Patient no. 7, a 58-year-old man, was referred for elective aortic valve replacement because of a 3-year history of shortness of breath on effort. Echocardiography before surgery revealed severe aortic stenosis and moderate regurgitation. At surgery he was found to have a thickened bicuspid valve. He underwent an uneventful valve replacement with a bioprosthesis. Gross examination at surgery was unremarkable; however, histologic examination (Fig 4) revealed a fibrotic and calcified valve and fibrinous vegetations with a neutrophilic infiltrate. Infectious disease consultation did not reveal any clue for endocarditis in the patient's history, physical examination, or laboratory tests. Before surgery his hemoglobin was 13.2 g/dL and the white blood cell count was 4,700/mL. Blood cultures remained sterile. After these histologic results, serologic tests revealed very high titers of Q fever immunoglobin G antibodies (immunoglobin G phase I, >1:32,000; immunoglobin G phase II, 1:8,000; immunoglobin M phase I and II, 1:20). There was no known exposure to pets. The patient was diagnosed as having Q fever endocarditis and was discharged on doxycycline and hydroxychloroquine [12], which he is scheduled to receive for at least 3 years; a future negative Q fever titer may be the most important determinant for discontinuation of treatment. He is currently 6 months after surgery and asymptomatic.

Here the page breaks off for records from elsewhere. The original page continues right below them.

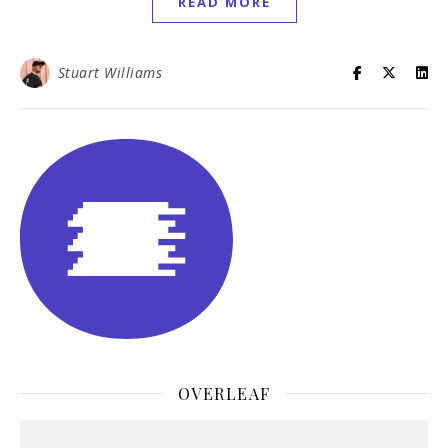
READ MORE
Stuart Williams
OVERLEAF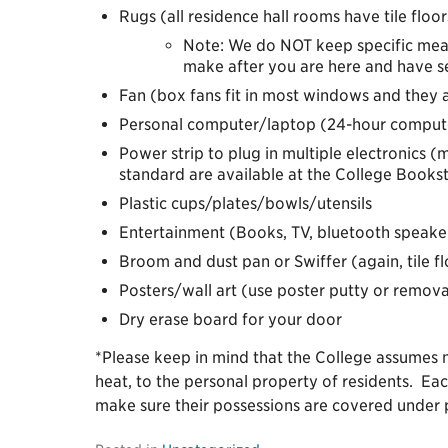
Rugs (all residence hall rooms have tile floor
Note: We do NOT keep specific meas
make after you are here and have s
Fan (box fans fit in most windows and they a
Personal computer/laptop (24-hour computer 
Power strip to plug in multiple electronics 
standard are available at the College Books
Plastic cups/plates/bowls/utensils
Entertainment (Books, TV, bluetooth speaker
Broom and dust pan or Swiffer (again, tile fl
Posters/wall art (use poster putty or remova
Dry erase board for your door
*Please keep in mind that the College assumes no
heat, to the personal property of residents. Eac
make sure their possessions are covered under 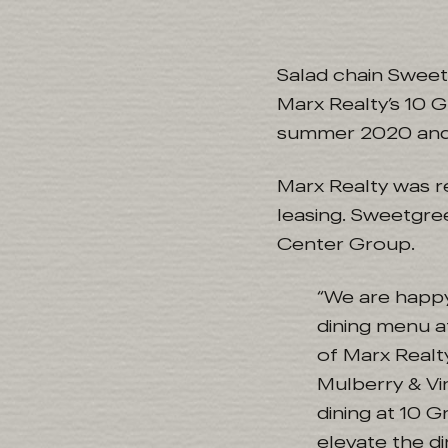
Salad chain Sweet
Marx Realty’s 10 G
summer 2020 and w
Marx Realty was 
leasing. Sweetgre
Center Group.
“We are happy
dining menu a
of Marx Realty
Mulberry & Vi
dining at 10 G
elevate the di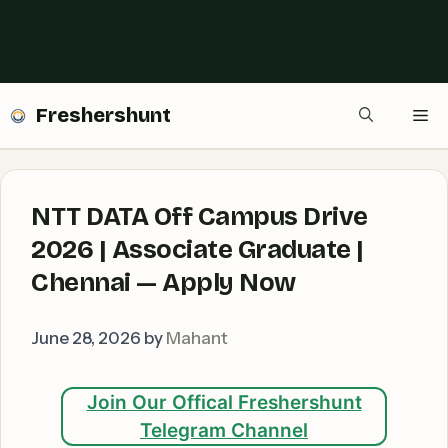
Freshershunt
Me
NTT DATA Off Campus Drive
2026 | Associate Graduate |
Chennai — Apply Now
June 28, 2026
by
Mahant
Join Our Offical Freshershunt
Telegram Channel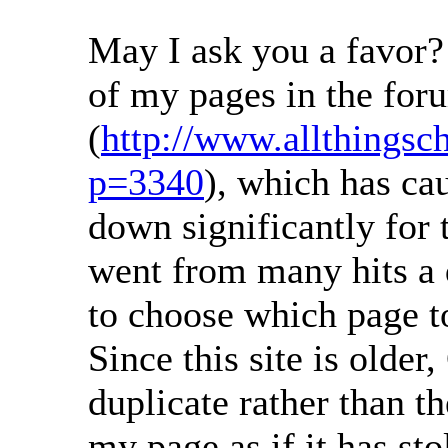
May I ask you a favor?
of my pages in the for
(
http://www.allthingsc
p=3340
), which has ca
down significantly for 
went from many hits a 
to choose which page to
Since this site is older
duplicate rather than th
my page as if it has sto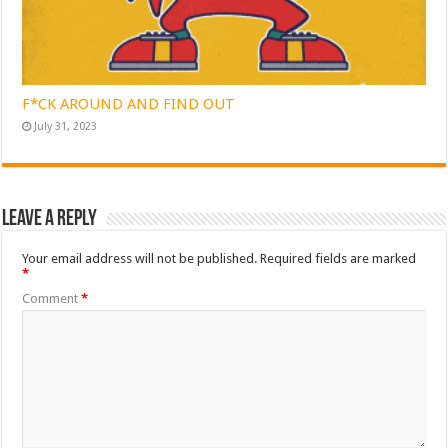
F*CK AROUND AND FIND OUT
July 31, 2023
Leave a Reply
Your email address will not be published.
Required fields are marked
*
Comment
*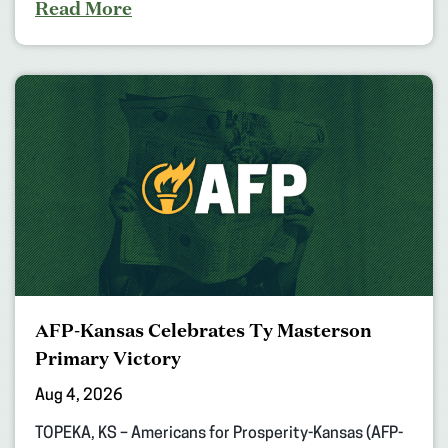
Read More
AFP-Kansas Celebrates Ty Masterson
Primary Victory
Aug 4, 2026
TOPEKA, KS – Americans for Prosperity-Kansas (AFP-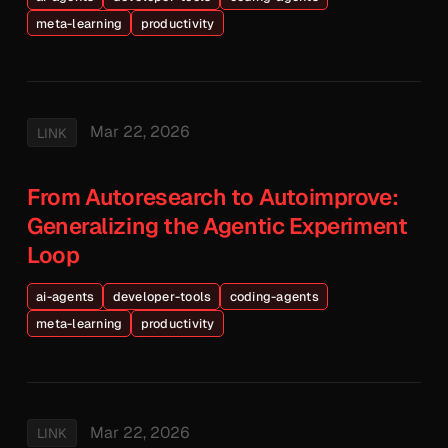
meta-learning
productivity
Mar 22, 2026
LINK
From Autoresearch to Autoimprove:
Generalizing the Agentic Experiment
Loop
ai-agents
developer-tools
coding-agents
meta-learning
productivity
Mar 22, 2026
LINK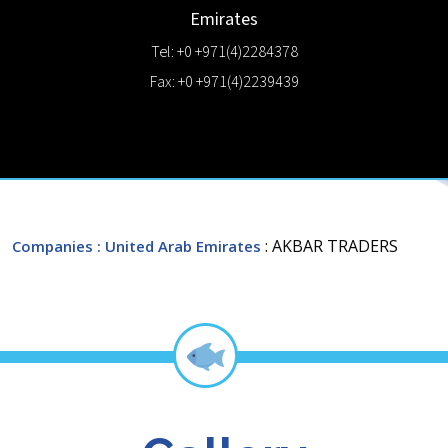
Emirates
Tel: +0 +971(4)2284378
Fax: +0 +971(4)2239439
: AKBAR TRADERS
Companies
: United Arab Emirates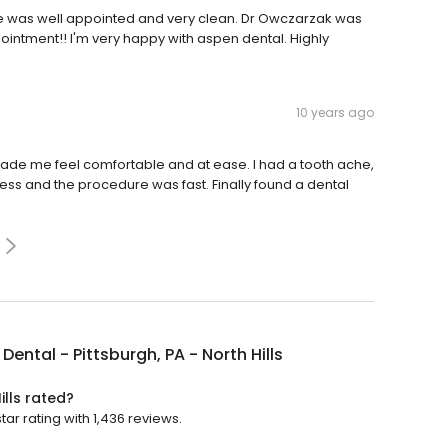
ce was well appointed and very clean. Dr Owczarzak was
pointment!! I'm very happy with aspen dental. Highly
10 years ago
r o made me feel comfortable and at ease. I had a tooth ache,
inless and the procedure was fast. Finally found a dental
Dental - Pittsburgh, PA - North Hills
ills rated?
tar rating with 1,436 reviews.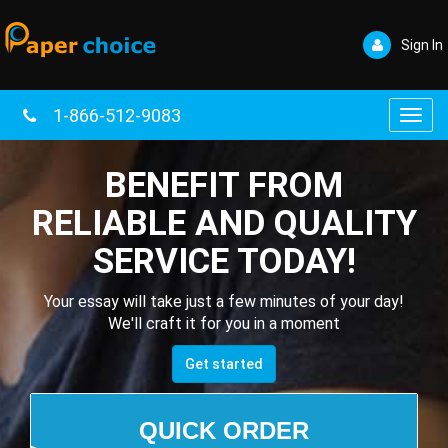
Sign In
1-866-512-9083
Toggl
navig
BENEFIT FROM
RELIABLE AND QUALITY
SERVICE TODAY!
Your essay will take just a few minutes of your day!
We'll craft it for you in a moment
Get started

Latent Q fever endocarditis, detected at elective surgery, has been rarely described in the literature [13].

View larger version (100K): [in this window] [in a new window]   Fig 4. Histopathologic examination of heart valve of patient no. 7, showing fibrosis, calcifications, and fibrinoid vegetations with neutrophilic infiltrate.

	Comment

Top Abstract Introduction Patients and Methods Results Comment References

Two groups [3, 4] have described patients with a similar clinicopathologic picture. The first one conducted a histologic examination of 150 excised aortic valves, which were replaced for a diagnosis other than infective endocarditis, and in 17 (11.3%) found acute (n = 7) or chronic (n = 10) endocarditis [3]. The second paper summarizes the results of a similar study of 35 aortic or mitral valves, and in 4 (11.4%) histologic findings were consistent with endocarditis [4]. Neither report provided information regarding the postoperative clinical course, whether the findings influenced the management of these patients, or whether the findings affected the patients' outcome. We cannot explain the difference between the incidence of latent endocarditis in these two studies and ours (0.9%). The paucity of publications on latent endocarditis probably indicates an overall low prevalence, and, therefore, our low figure may be more representative.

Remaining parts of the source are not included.